"""MLP classifier with optional sigmoid-gated attention.
The architecture is a dense network with a learned per-feature gate on
the first hidden layer that doubles as an interpretable attention map
over the projected bin representation.
"""
from __future__ import annotations
from pathlib import Path
from typing import Any
import numpy as np
import torch
from sklearn.utils.validation import check_is_fitted
from torch import nn
from ..base.classifier import BaseSpectralClassifier
from ..base.data import _to_numpy
[docs]
class SpectralAttentionMLP(nn.Module):
"""Projection + optional sigmoid-gated attention + deep MLP head.
Parameters
----------
input_dim : int
Number of input bins. The first linear layer projects this down
to :attr:`hidden_dim`.
n_classes : int, default=2
Number of output logits.
hidden_dim : int, default=512
Width of the projection layer and attention gate.
head_dims : sequence of int, default=(256, 128)
Widths of the hidden layers between the gated representation and
the output logits.
use_attention : bool, default=True
If ``True``, apply a sigmoid-gated element-wise attention on the
projected features. If ``False``, the model reduces to a plain
MLP of the same depth.
dropout_high : float, default=0.3
Dropout applied after the projection and the first dense layer.

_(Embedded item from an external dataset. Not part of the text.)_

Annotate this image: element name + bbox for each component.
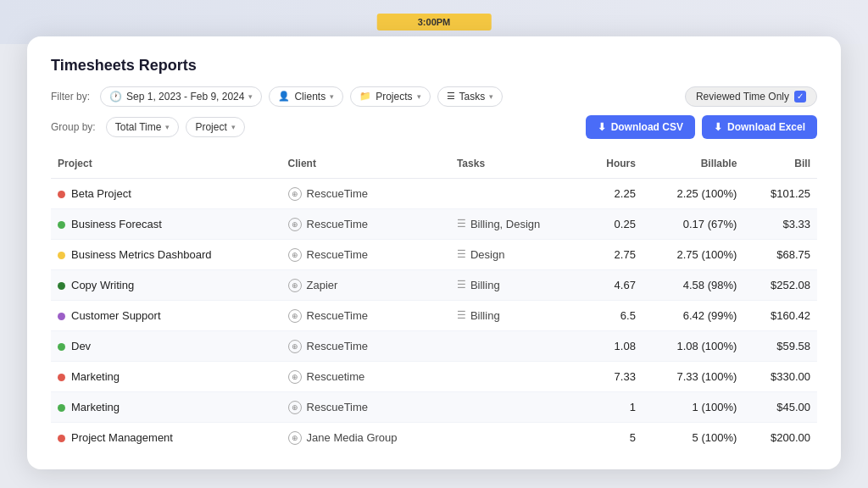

dropout_low : float, default=0.2
Dropout applied before the output logits.
Attributes
----------
last_attention : torch.Tensor or None
Attention weights from the most recent forward pass
(``(batch, hidden_dim)``). ``None`` when ``use_attention=False``.
"""
[docs]
def __init__(
self,
input_dim: int,
n_classes: int = 2,
hidden_dim: int = 512,
head_dims: tuple[int, ...] = (256, 128),
use_attention: bool = True,
dropout_high: float = 0.3,
dropout_low: float = 0.2,
) -> None:
super().__init__()
self.use_attention = use_attention
self.hidden_dim = hidden_dim
self.proj = nn.Sequential(
nn.Linear(input_dim, hidden_dim),
nn.BatchNorm1d(hidden_dim),
nn.ReLU(),
nn.Dropout(dropout_high),
)
if use_attention:
self.attn: nn.Module = nn.Sequential(
nn.Linear(hidden_dim, hidden_dim), nn.Sigmoid()
)
else:
self.attn = nn.Identity()
head_layers: list[nn.Module] = []
prev = hidden_dim
for i, width in enumerate(head_dims):
head_layers += [
nn.Linear(prev, width),
nn.BatchNorm1d(width),
nn.ReLU(),
nn.Dropout(dropout_high if i == 0 else dropout_low),
]
prev = width
head_layers.append(nn.Linear(prev, n_classes))

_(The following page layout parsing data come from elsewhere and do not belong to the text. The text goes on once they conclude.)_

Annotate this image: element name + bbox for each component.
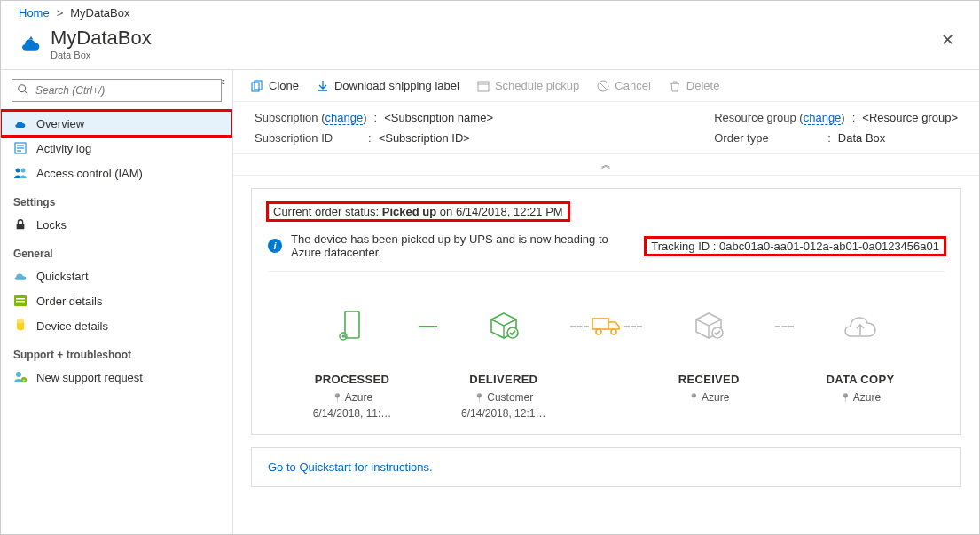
breadcrumb-home[interactable]: Home — [19, 6, 50, 20]
device-details-icon — [13, 319, 27, 333]
toolbar: Clone Download shipping label Schedule p… — [233, 70, 979, 102]
stage-date: 6/14/2018, 11:… — [286, 407, 419, 420]
cancel-button: Cancel — [597, 79, 650, 92]
prop-label-rg: Resource group (change) — [714, 111, 844, 124]
delete-button: Delete — [669, 79, 720, 92]
toolbar-label: Schedule pickup — [495, 79, 579, 92]
prop-val-rg: <Resource group> — [862, 111, 958, 124]
cancel-icon — [597, 80, 609, 92]
order-status-card: Current order status: Picked up on 6/14/… — [251, 188, 961, 435]
calendar-icon — [477, 80, 490, 92]
nav-label: Quickstart — [36, 270, 89, 283]
order-stages: PROCESSED Azure 6/14/2018, 11:… DELIVERE… — [268, 303, 945, 420]
activity-log-icon — [13, 141, 27, 155]
stage-connector — [775, 326, 794, 327]
delete-icon — [669, 80, 681, 92]
clone-button[interactable]: Clone — [251, 79, 299, 92]
prop-label-subscription: Subscription (change) — [255, 111, 367, 124]
search-input[interactable] — [12, 79, 222, 102]
svg-point-7 — [21, 169, 26, 173]
svg-point-28 — [596, 329, 601, 334]
svg-text:+: + — [23, 377, 26, 382]
toolbar-label: Delete — [686, 79, 720, 92]
order-details-icon — [13, 294, 27, 308]
processed-icon — [286, 303, 419, 348]
overview-icon — [13, 116, 27, 130]
svg-rect-27 — [592, 319, 608, 329]
lock-icon — [13, 217, 27, 232]
toolbar-label: Cancel — [615, 79, 650, 92]
databox-icon — [19, 30, 43, 55]
nav-order-details[interactable]: Order details — [1, 288, 232, 313]
page-title: MyDataBox — [51, 27, 152, 50]
support-icon: + — [13, 370, 27, 384]
nav-quickstart[interactable]: Quickstart — [1, 264, 232, 288]
nav-overview[interactable]: Overview — [1, 111, 232, 136]
stage-received: RECEIVED Azure — [642, 303, 775, 407]
nav-access-control[interactable]: Access control (IAM) — [1, 161, 232, 185]
svg-rect-11 — [16, 301, 25, 303]
breadcrumb-separator: > — [57, 6, 64, 20]
change-rg-link[interactable]: change — [804, 111, 842, 125]
change-subscription-link[interactable]: change — [325, 111, 364, 125]
stage-title: PROCESSED — [286, 373, 419, 386]
stage-connector — [624, 326, 643, 327]
nav-label: Access control (IAM) — [36, 167, 143, 180]
stage-title: RECEIVED — [642, 373, 775, 386]
download-shipping-button[interactable]: Download shipping label — [317, 79, 459, 92]
nav-group-support: Support + troubleshoot — [1, 338, 232, 365]
stage-location: Azure — [642, 391, 775, 404]
collapse-properties[interactable]: ︽ — [233, 153, 979, 176]
stage-location: Customer — [437, 391, 570, 404]
toolbar-label: Download shipping label — [334, 79, 459, 92]
quickstart-card: Go to Quickstart for instructions. — [251, 447, 961, 487]
main-content: Clone Download shipping label Schedule p… — [233, 70, 979, 535]
close-button[interactable]: ✕ — [934, 27, 961, 53]
nav-device-details[interactable]: Device details — [1, 313, 232, 338]
received-icon — [642, 303, 775, 348]
sidebar: « Overview Activity log Access control (… — [1, 70, 233, 535]
iam-icon — [13, 166, 27, 180]
svg-rect-19 — [478, 82, 489, 91]
page-subtitle: Data Box — [51, 50, 152, 60]
tracking-id: Tracking ID : 0abc01a0-aa01-012a-ab01-0a… — [646, 238, 945, 255]
svg-point-0 — [19, 85, 26, 92]
stage-location: Azure — [286, 391, 419, 404]
svg-line-1 — [25, 91, 28, 95]
search-icon — [17, 83, 29, 96]
nav-label: Order details — [36, 295, 102, 308]
quickstart-link[interactable]: Go to Quickstart for instructions. — [268, 460, 433, 474]
svg-rect-8 — [17, 224, 25, 229]
order-status-text: Current order status: Picked up on 6/14/… — [268, 203, 568, 220]
prop-val-ordertype: Data Box — [838, 131, 885, 145]
nav-locks[interactable]: Locks — [1, 212, 232, 237]
datacopy-icon — [794, 303, 927, 348]
clone-icon — [251, 80, 263, 92]
prop-val-subscription: <Subscription name> — [384, 111, 493, 124]
svg-point-14 — [16, 372, 21, 377]
prop-label-ordertype: Order type — [714, 131, 820, 145]
nav-label: Device details — [36, 319, 108, 333]
stage-data-copy: DATA COPY Azure — [794, 303, 927, 407]
nav-label: New support request — [36, 371, 143, 384]
quickstart-icon — [13, 269, 27, 283]
svg-point-25 — [342, 335, 345, 338]
nav-new-support[interactable]: + New support request — [1, 365, 232, 389]
stage-title: DATA COPY — [794, 373, 927, 386]
breadcrumb-current: MyDataBox — [70, 6, 129, 20]
prop-label-subid: Subscription ID — [255, 131, 361, 145]
stage-processed: PROCESSED Azure 6/14/2018, 11:… — [286, 303, 419, 420]
nav-activity-log[interactable]: Activity log — [1, 136, 232, 161]
schedule-pickup-button: Schedule pickup — [477, 79, 579, 92]
svg-rect-23 — [345, 311, 359, 338]
nav-group-general: General — [1, 237, 232, 264]
stage-connector — [570, 326, 589, 327]
nav-label: Overview — [36, 117, 84, 130]
nav-label: Activity log — [36, 142, 91, 155]
nav-group-settings: Settings — [1, 185, 232, 212]
svg-line-22 — [600, 83, 607, 90]
stage-date: 6/14/2018, 12:1… — [437, 407, 570, 420]
delivered-icon — [437, 303, 570, 348]
info-row: i The device has been picked up by UPS a… — [268, 232, 945, 272]
download-icon — [317, 80, 329, 92]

self.head = nn.Sequential(*head_layers)
self.last_attention: torch.Tensor | None = None
[docs]
def forward(self, x: torch.Tensor) -> torch.Tensor:
"""Map ``(batch, input_dim)`` to ``(batch, n_classes)`` logits."""
projected = self.proj(x)
if self.use_attention:
weights = self.attn(projected)
self.last_attention = weights.detach()
gated = projected * weights
else:
self.last_attention = None
gated = projected
return self.head(gated)
[docs]
class MaldiMLPClassifier(BaseSpectralClassifier):
"""sklearn-compatible MLP classifier with optional attention gating.
Parameters
----------
hidden_dim : int, default=512
Width of the projection and attention gate.
head_dims : sequence of int, default=(256, 128)

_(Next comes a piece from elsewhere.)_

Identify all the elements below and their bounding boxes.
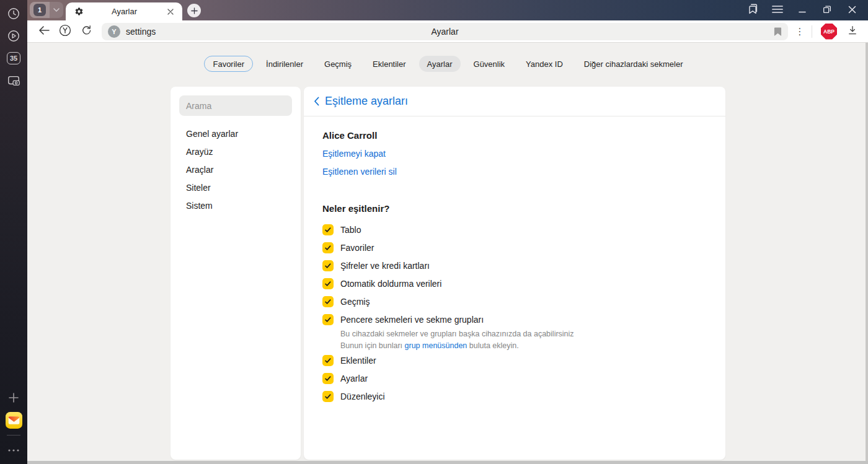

Widths of the hidden layers of the classification head.
use_attention : bool, default=True
Toggle the sigmoid-gated attention. When ``False``, the model
is a plain MLP of the same depth.
dropout_high : float, default=0.3
Dropout after the projection and first head layer.
dropout_low : float, default=0.2
Dropout before the output logits.
Notes
-----
Every parameter accepted by
:class:`~maldideepkit.base.classifier.BaseSpectralClassifier`
(e.g. ``learning_rate``, ``batch_size``, ``epochs``, ``warping``,
``calibrate_temperature``, ``device``, ``random_state``, ...) is
forwarded to the base class. See its docstring for the full list.
Attributes
----------
attention_weights_ : ndarray or None
Attention weights from the last :meth:`fit` or :meth:`predict`
forward pass. Shape ``(n_samples_last_call, hidden_dim)``. Set to
``None`` when ``use_attention=False``.
Examples
--------
>>> import numpy as np
>>> from maldideepkit import MaldiMLPClassifier
>>> rng = np.random.default_rng(0)
>>> X = rng.standard_normal((64, 256)).astype("float32")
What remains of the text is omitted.